Benarkah Lebih Hemat?
Sebagai bandingan, biaya sewa pesawat sejenis berkisar USD 500 ribu atau sekitar Rp 4,6 miliar per bulan dengan kondisi dry lease (tanpa awak pesawat) dengan sewa minimum 100 jam per bulan. Dengan asumsi harga beli pesawat tetap pada USD 85,4 juta, uang muka 30 persen, dan cicilan lima tahun, besarnya pembayaran cicilan mencapai USD 996 ribu atau sekitar Rp 9,3 miliar setiap bulan. Besarnya angsuran yang akan dibayar pemerintah juga jauh lebih besar daripada harga sewa/lease. Untuk kepentingan komersial, nilai keekonomian pesawat sejenis adalah 200 jam terbang per bulan. Namun, apakah sederhana itu?

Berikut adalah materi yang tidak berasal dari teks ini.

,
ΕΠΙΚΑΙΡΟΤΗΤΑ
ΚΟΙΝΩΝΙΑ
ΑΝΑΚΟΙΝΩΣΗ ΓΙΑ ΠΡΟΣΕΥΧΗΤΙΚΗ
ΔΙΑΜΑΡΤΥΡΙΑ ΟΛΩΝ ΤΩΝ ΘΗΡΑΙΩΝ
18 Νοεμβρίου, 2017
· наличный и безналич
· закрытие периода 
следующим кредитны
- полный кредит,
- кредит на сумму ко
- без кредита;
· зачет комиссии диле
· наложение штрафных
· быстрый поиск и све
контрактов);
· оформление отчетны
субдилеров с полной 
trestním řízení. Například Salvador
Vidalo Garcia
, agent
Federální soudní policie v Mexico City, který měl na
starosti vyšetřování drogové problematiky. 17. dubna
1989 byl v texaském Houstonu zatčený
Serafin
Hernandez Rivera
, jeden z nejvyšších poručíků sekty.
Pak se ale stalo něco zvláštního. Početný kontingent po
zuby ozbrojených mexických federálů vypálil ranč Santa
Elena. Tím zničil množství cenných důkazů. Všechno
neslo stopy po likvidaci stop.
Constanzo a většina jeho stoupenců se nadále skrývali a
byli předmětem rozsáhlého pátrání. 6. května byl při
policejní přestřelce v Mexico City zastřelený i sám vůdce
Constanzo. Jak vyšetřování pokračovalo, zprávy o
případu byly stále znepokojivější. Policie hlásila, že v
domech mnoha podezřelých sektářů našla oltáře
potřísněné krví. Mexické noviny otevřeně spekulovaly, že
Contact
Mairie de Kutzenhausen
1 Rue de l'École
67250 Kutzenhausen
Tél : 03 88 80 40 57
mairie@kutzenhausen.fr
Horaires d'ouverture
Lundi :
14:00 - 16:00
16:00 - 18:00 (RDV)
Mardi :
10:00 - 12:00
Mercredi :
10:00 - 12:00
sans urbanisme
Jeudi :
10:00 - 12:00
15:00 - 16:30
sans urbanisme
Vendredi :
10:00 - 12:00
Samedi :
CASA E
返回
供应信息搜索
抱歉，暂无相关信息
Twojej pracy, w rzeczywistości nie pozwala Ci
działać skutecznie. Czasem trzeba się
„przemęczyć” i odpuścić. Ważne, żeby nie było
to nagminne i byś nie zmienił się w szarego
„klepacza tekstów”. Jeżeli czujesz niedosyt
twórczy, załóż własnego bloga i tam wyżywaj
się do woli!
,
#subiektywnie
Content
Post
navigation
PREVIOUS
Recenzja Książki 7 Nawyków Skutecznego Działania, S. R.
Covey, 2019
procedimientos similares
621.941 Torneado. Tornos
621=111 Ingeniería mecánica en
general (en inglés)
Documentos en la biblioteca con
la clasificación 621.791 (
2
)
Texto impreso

Perlu diingat bahwa biaya carter atau sewa pesawat (lengkap dengan awak dan segala pelayanan dalam kondisi tinggal pakai) untuk perjalanan dinas presiden dan wakil presiden yang Rp 180 miliar per tahun itu sudah mencakup biaya perawatan pesawat, bahan bakar, asuransi pesawat, crew, pelayanan selama penerbangan (makanan, bacaan, dsb) serta landing fee dan parking fee, serta hanya dibayarkan ketika pemerintah menggunakan jasa carter pesawat tersebut.

Sedangkan Rp 160 miliar yang dibayarkan negara tiap tahun untuk pembelian pesawat, belum mencakup semua itu dan tetap dikeluarkan tanpa terpengaruh apakah dalam bulan terkait presiden menggunakan pesawat tersebut atau tidak.

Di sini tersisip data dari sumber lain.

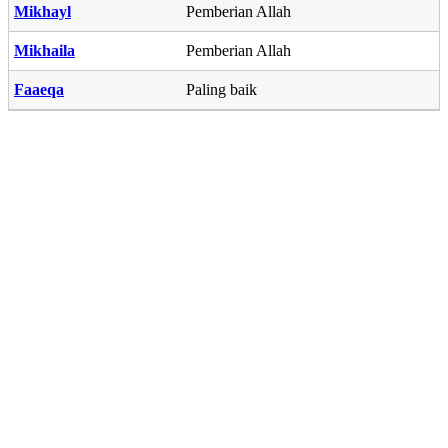
Mikhayl
Pemberian Allah
Mikhaila
Pemberian Allah
Faaeqa
Paling baik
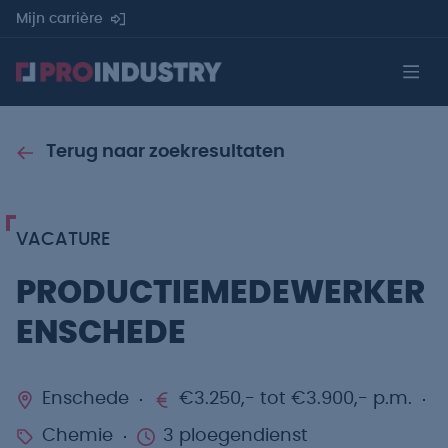
Mijn carrière
Terug naar zoekresultaten
VACATURE
PRODUCTIEMEDEWERKER
ENSCHEDE
Enschede
€3.250,- tot €3.900,- p.m.
Chemie
3 ploegendienst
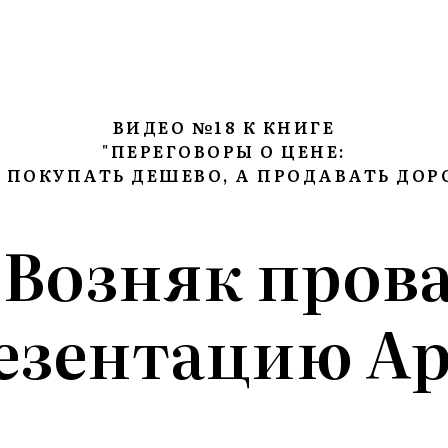
ВИДЕО №18 К КНИГЕ
"ПЕРЕГОВОРЫ О ЦЕНЕ:
 ПОКУПАТЬ ДЕШЕВО, А ПРОДАВАТЬ ДОР
 Возняк пров
езентацию Ap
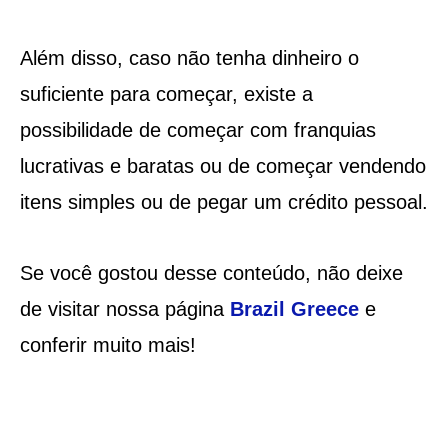
Além disso, caso não tenha dinheiro o
suficiente para começar, existe a
possibilidade de começar com franquias
lucrativas e baratas ou de começar vendendo
itens simples ou de pegar um crédito pessoal.
Se você gostou desse conteúdo, não deixe
de visitar nossa página
Brazil Greece
e
conferir muito mais!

Sebagai pertimbangan, biaya-biaya tetap yang rutin timbul akibat kepemilikan sebuah pesawat mencakup gaji untuk 3 set crew (setiap set crew terdiri ata 1 kapten pilot, 1 first officer/ kopilot, 1 purser/kepala awak kabin, dan sedikitnya 3 orang awak kabin), perawatan pesawat, asuransi pesawat, sewa hanggar dan parkir di apron, serta penyusutan nilai pesawat yang jumlahnya dapat mencapai sedikitnya USD 400.000 atau sekitar Rp 3,7 miliar setiap bulan. Tidak terpengaruh apakah pesawat tersebut dipakai atau tidak.

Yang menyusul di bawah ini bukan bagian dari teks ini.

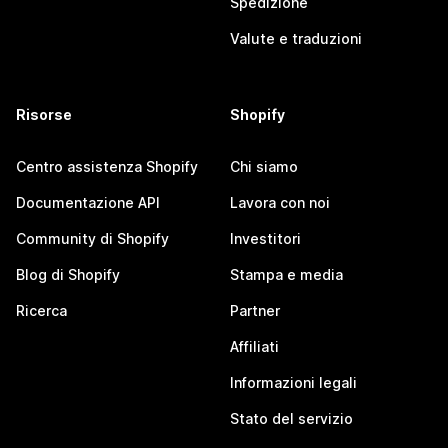
Spedizione
Valute e traduzioni
Risorse
Shopify
Centro assistenza Shopify
Chi siamo
Documentazione API
Lavora con noi
Community di Shopify
Investitori
Blog di Shopify
Stampa e media
Ricerca
Partner
Affiliati
Informazioni legali
Stato del servizio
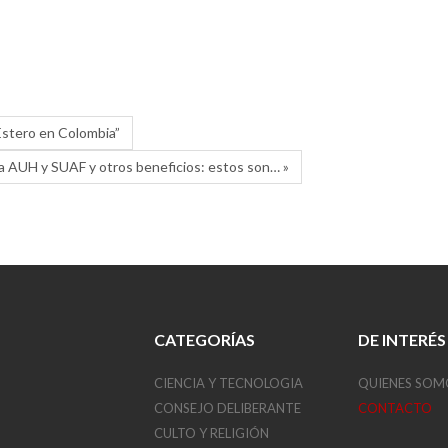
Estero en Colombia”
a AUH y SUAF y otros beneficios: estos son… »
CATEGORÍAS
DE INTERÉS
CIENCIA Y TECNOLOGIA
QUIENES SOM
CONSEJO DELIBERANTE
CONTACTO
CULTO Y RELIGIÓN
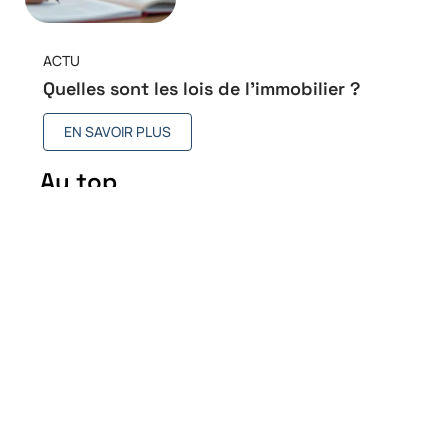
ACTU
Quelles sont les lois de l’immobilier ?
EN SAVOIR PLUS
Au top
Qu’est-ce qui est considéré
comme un espace urbain ?
2 juin 2026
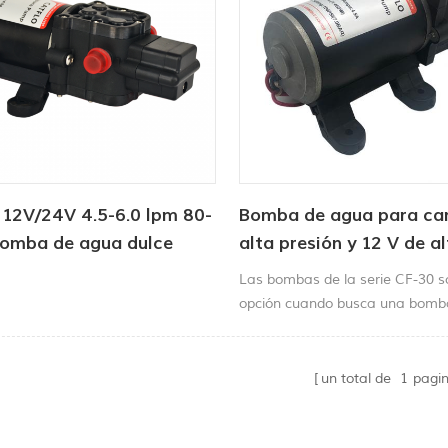
 12V/24V 4.5-6.0 lpm 80-
Bomba de agua para ca
Bomba de agua dulce
alta presión y 12 V de a
calidad
Las bombas de la serie CF-30 s
opción cuando busca una bomb
pulverizadora de alto rendimien
costo económico.Bomba pulveri
CCPuede lograr un rendimiento
un total de
1
pagi
pulverización localizado o de dif
superior y una conveniencia de 
rápida.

Jika pesawat dipakai, akan muncul biaya-biaya variabel seperti bahan bakar, transpor, dan akomodasi crew di tempat tujuan, perijinan, dsb. Untuk diketahui bahwa B738 mengonsumsi avtur sekitar 3.000 liter setiap jam dan harga avtur saat ini sekitar Rp 7.200 per liter sehingga biaya bahan bakar mencapai Rp 21 juta per jam. Dengan asumsi pesawat dihidupkan selama 100 jam setiap bulan, biaya bahan bakar mencapai Rp 2,1 miliar setiap bulan.

Dari hitung-hitungan itu saja sudah terlihat bahwa biaya operasional pesawat sedikitnya Rp 5,8 miliar tiap bulan atau Rp 69,6 miliar setiap tahun.

Itu belum menghitung cost of funds atau biaya dari uang yang ditanamkan untuk membeli pesawat tersebut.

Kepatutan Politik
Saat ini sebenarnya sudah ada pesawat kepresidenan yang disediakan Pelita Air jenis RJ-11 dengan nomor registrasi PK-PJJ yang konfigurasinya sudah dibuat khusus untuk presiden dan wkil presiden.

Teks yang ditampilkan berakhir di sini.